Anderson*, 46, é uma das 4.553 pessoas que vivem em situação de rua em Belo Horizonte (levantamento da Prefeitura, divulgado na última quinta-feira, 08/06). Para ele, absurdos fazem parte de seu cotidiano nas quase duas décadas em que aprendeu a contragosto a ressignificar o conceito de casa. “Já vi e fiz muita coisa na vida. Até no Pará eu trabalhei caçando ouro. Eu posso contar nos dedos as vezes que alguém me olhou no olho ou perguntou o que eu queria da vida. Se importou, eu quero dizer. Se você mora na rua, eles te condenam como se você fosse absurdo, não importa o que você faça. Entende?”, diz com uma sobriedade dura.

Anderson e outras 15 pessoas atendidas no Centro de Referência da População em Situação de Rua (Centro POP) visitaram na manhã desta segunda-feira (12/06) uma exposição de arte, a maior parte pela primeira vez na vida. Foi com um misto de espanto e empatia que ele entrou na Biblioteca Pública Estadual, na pomposa Praça da Liberdade, reparando o nome da exposição que homenageia os 100 anos do escritor Murilo Rubião: “Absurdus”.

Foto: Lucas Simões

“Absurdo é um negócio que a gente conhece bem. Essa é nossa palavra de ordem na rua… Ei, cara, olha essas máquinas de escrever. É para a gente escrever nelas? Que louco”, e ele muda logo o rumo da conversa, ao reparar a coleção de Olivettis e Hermes Babys dispostas com escritos de Murilo Rubião incompletos, convidando qualquer um a preencher os papéis com sua imaginação. Um segundo e Anderson está em frente a uma das máquinas, caçando, além de letras no teclado, uma expressão própria que não seja ignorada ou apagada.
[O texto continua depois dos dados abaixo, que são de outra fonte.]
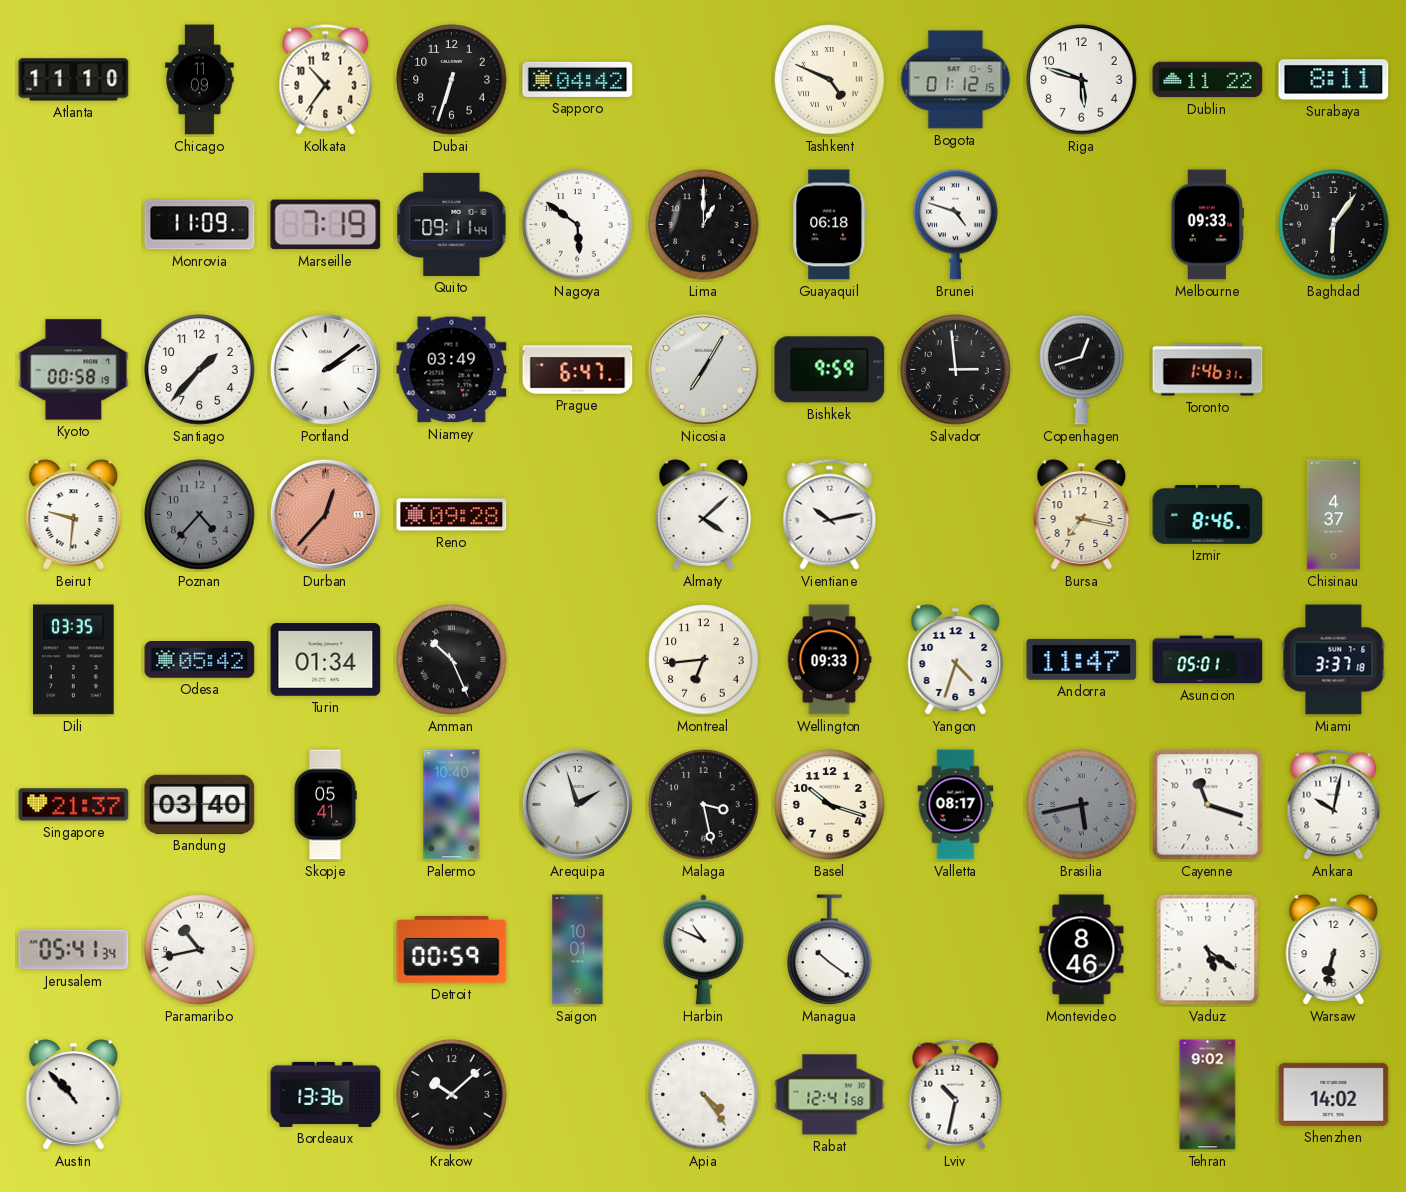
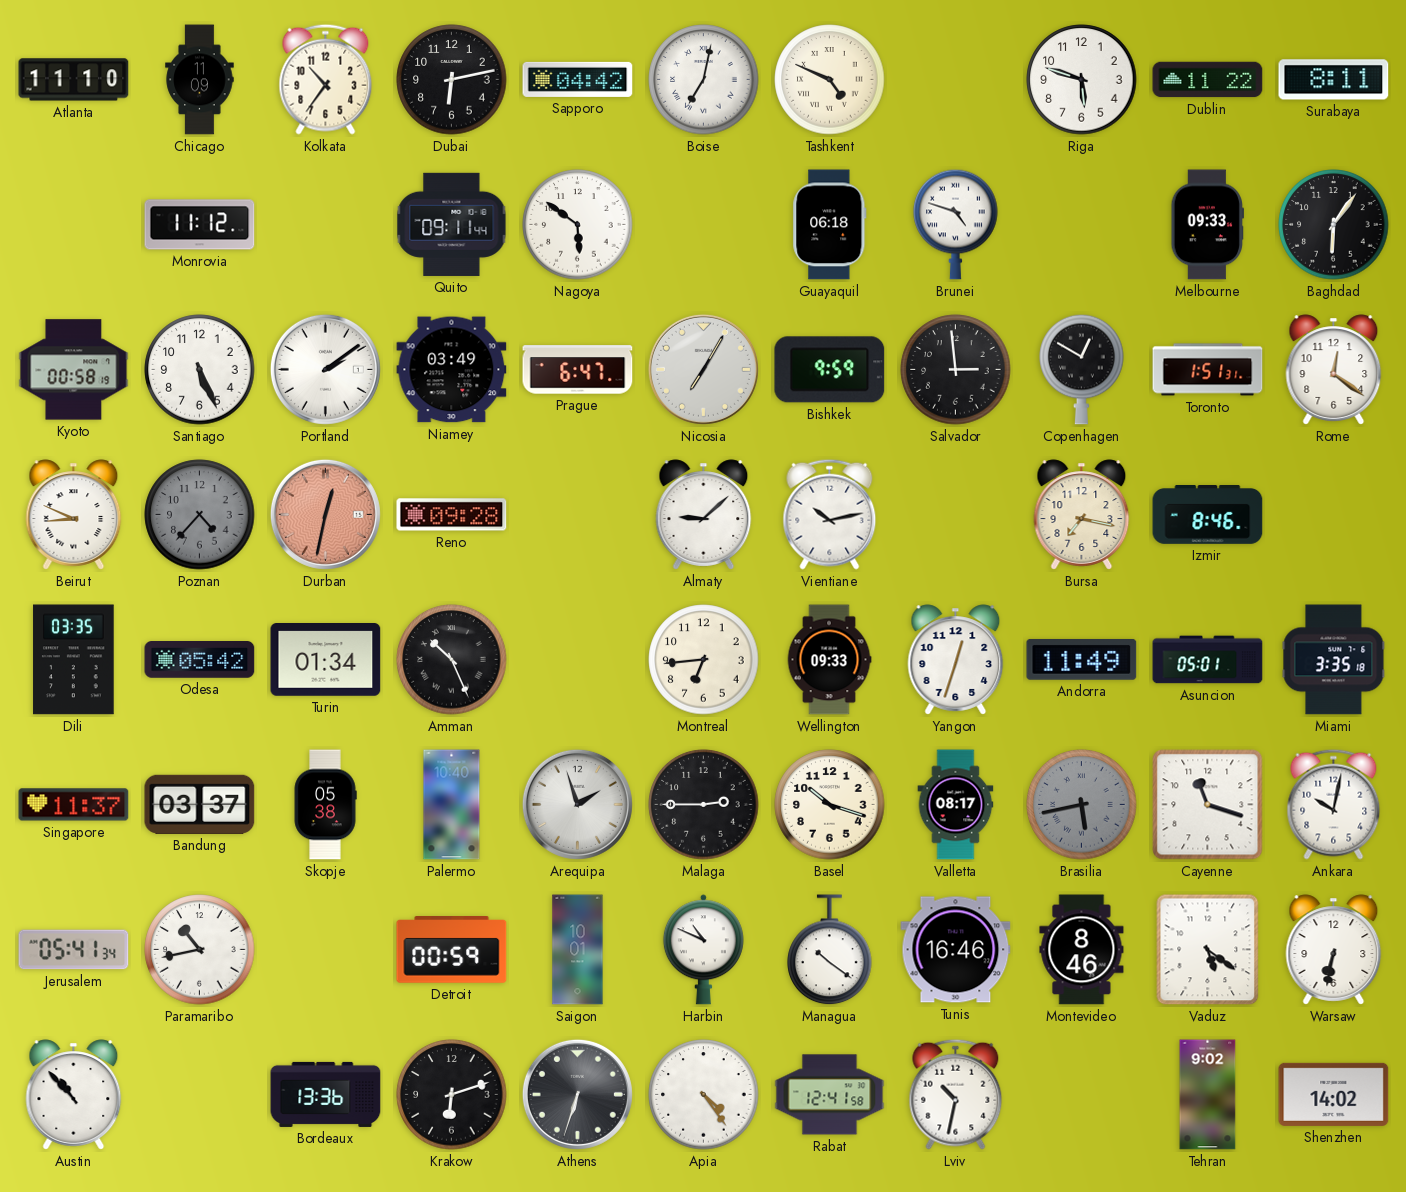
Dubai: 6:33 -> 6:13
Boise: none -> 7:02
Bogota: 01:12 -> none
Monrovia: 11:09 -> 11:12
Marseille: 7:19 -> none
Lima: 1:00 -> none
Santiago: 1:37 -> 5:26
Copenhagen: 12:42 -> 12:50
Toronto: 1:46 -> 1:51
Rome: none -> 12:21
Beirut: 9:31 -> 8:49
Durban: 12:37 -> 12:32
Almaty: 4:08 -> 9:08
Chisinau: 4:37 -> none
Yangon: 4:33 -> 12:33
Andorra: 11:47 -> 11:49
Miami: 3:37 -> 3:35
Singapore: 21:37 -> 11:37
Bandung: 03:40 -> 03:37
Skopje: 05:41 -> 05:38
Malaga: 3:28 -> 2:45
Tunis: none -> 16:46
Krakow: 10:08 -> 6:12
Athens: none -> 6:33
A ação do Centro POP faz parte do esforço do poder público municipal de abrir o leque de apoio para pessoas sem moradia na cidade. Os dois Centros POP de Belo Horizonte, um na Floresta e outro no Barro Preto, têm cadastrados cerca de 500 cidadãos, um número flutuante já que os atendidos precisam renovar carteiras de identificação mensalmente para ter acesso aos serviços ofertados pela Prefeitura. Com o cadastro em dia, eles têm direito a café da manhã, lanche da tarde, banho, além de poder lavar as roupas e contar com assistência social e psicológica. Tudo estipulado em horários pré-definidos, entre 8h e 17h. Recentemente, os centros também passaram a abrir aos finais de semana, em uma ação emergencial iniciada na gestão do prefeito Alexandre Kalil (PHS), até que a Secretaria Municipal de Assistência Social faça um diagnóstico e um plano de ação para suprir as necessidades de atendimento, análise prevista para ser entregue no início do segundo semestre.

Foto: Lucas Simões

“O atendimento é um esforço para ajudar na sociabilização, na existência mesmo. Mas temos uma diversidade enorme de público nos Centros POP. Muitos analfabetos, outros semi-letrados, jovens, idosos. Vários manifestam vontade de ter acesso a equipamentos culturais, de viver a cidade e absorver cultura e conhecimento. Só que não estão inseridos nesse contexto e, por falta de oportunidade, acabam passando o dia no Centro POP. Alguns procuram emprego, outros ficam ociosos mesmo. É preciso inseri-los nessa sociedade a qual eles têm direito”, diz a psicóloga Lídia Ramos, do Centro POP. 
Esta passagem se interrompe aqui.